The most common salt types and their health benefits.
I got inspired to write this post a few weeks ago. One of the Polish dietitians recommended eating only Himalayan pink salt. On the other side, some blogger spoke about eating regular table salt as it is better for our health. What also supported my decision to write about it were my followers on Instagram. I have asked them in a story to vote for the salt type they are using in their cooking. As the voting ended 50% (table salt) to 50% (pink Himalayan salt) I had no other choice then to look at this topic more closely.

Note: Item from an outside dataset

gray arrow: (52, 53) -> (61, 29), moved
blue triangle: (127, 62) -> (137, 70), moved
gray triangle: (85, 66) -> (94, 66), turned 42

So which salt is the best for your health? What salt types are the most used in cooking? And which one you should be eating at the end? Find the answers and much more information in the full article below.
What is salt?
Salt is a mineral composed of sodium and chlorine and together they create a sodium chloride (NaCl). It is mostly present in seawater where it is the main mineral. Seawater contains about 35g of salt per 1 liter. Salt is essential for life on earth and it is one of the basic human tastes.
History and production of salt.
Some of the earliest evidence of salt processing dates to around 6,000 BC. The first areas where the salt was extracted were today’s Romania and China. It was also known by Byzantines, Romans, and Hebrews.
Salt is processed from salt mines, and by the evaporation of seawater (sea salt) and mineral-rich spring water in shallow pools. It is used in many industrial processes including the manufacture of polyvinyl chloride, plastics, paper pulp, and many other products.
The annual global salt production is around 200 mil. tonnes and only 6% is used for human consumption.WIKIPEDIA
The most common salt types.
Table salt is the most common one. It is created by superheating natural salt to 650 degrees Celsius, which destroys most beneficial compounds. During this process, it is iodinized (meaning, iodine is added) to prevent iodine deficiency. Table salt is also bleached and devoid of trace elements, so it’s certainly not the healthiest salt you can eat.
Most people are very familiar with sea salt. This salt comes from the seawater and undergoes an evaporation process to separate the salt from the water. Sea salt contains a small amount of natural iodine, although not nearly as much as iodized salt. It is typically much less refined than table salt and comes in both fine and coarse varieties.
While sea salts are a great unrefined choice, unfortunately, pollution is steadily becoming a concern. Few hundred years ago the seawater was clean, but unfortunately, today is full of microplastics. While this is no reason to give up sea salt completely, but if you want to minimize microplastic consumption, eat other types of salts as well.
Pink Himalayan salt
These salts come from ancient seabeds in the Himalayan mountains. Their pink color comes from their rich iron content. This salt is actually quite rich in minerals, containing all 84 essential elements required by your body. Pink Himalayan salt is used in spa treatments, as well as the kitchen.
Pink salt is helping to keep your blood sugar on a steady level and it is also it is promoting healthy pH in your body cells. Many experts recommend pink salt as one of the healthiest salts you can consume.
PRO cooking tip: Pink Himalayan salt ads a bolder flavor to dishes and it is recommended to use it as a finishing salt. Meaning you should add it to your dishes at the end of cooking or once the dishes are cooked.
Kala namak (“black salt” in Nepalese) is Himalayan salt that’s been packed in a jar with charcoal, herbs, seeds, and bark, then fired in a furnace for a full 24 hours before it’s cooled, stored and aged.
This process gives kala namak its reddish-black color, salty taste and a sulfurous aroma of eggs. It’s often used in VeGaN and vegetarian dishes to give egg-free dishes the taste of egg, as well as in Ayurvedic practice.
My tip: Use this type of salt very wisely. Once you add too much of it it will destroy your dish completely. I am still getting sick when I am thinking about the VeGaN mayonnaise which I have made with it. Yucky 🙁
Harvested from salt water through evaporation, flake salt is thin and irregularly shaped with a bright, salty taste and very low mineral content.
PRO cooking tip: As the crunchy flakes dissolve quickly use it as a finishing salt, especially on meats.
The salty summary.
Salt remains essential for health, wellness, and cooking. What has required clarification is if one kind of salt is healthier than any other. All salts are similar in sodium content with minimal mineral differences. The following list sums up the bottom line of what you should know about salt comparisons:
- Salt is salt, used for flavor, and not to add nutritional value.
- One teaspoon of salt contains around 2400 mg of sodium.
- Fancier packaging and marketed health claims make salt more expensive, but not healthier.
- All salts, regardless of different textures or color, remain comparable in sodium content.
- Consuming high levels of salt can cause increased blood pressure and water retention.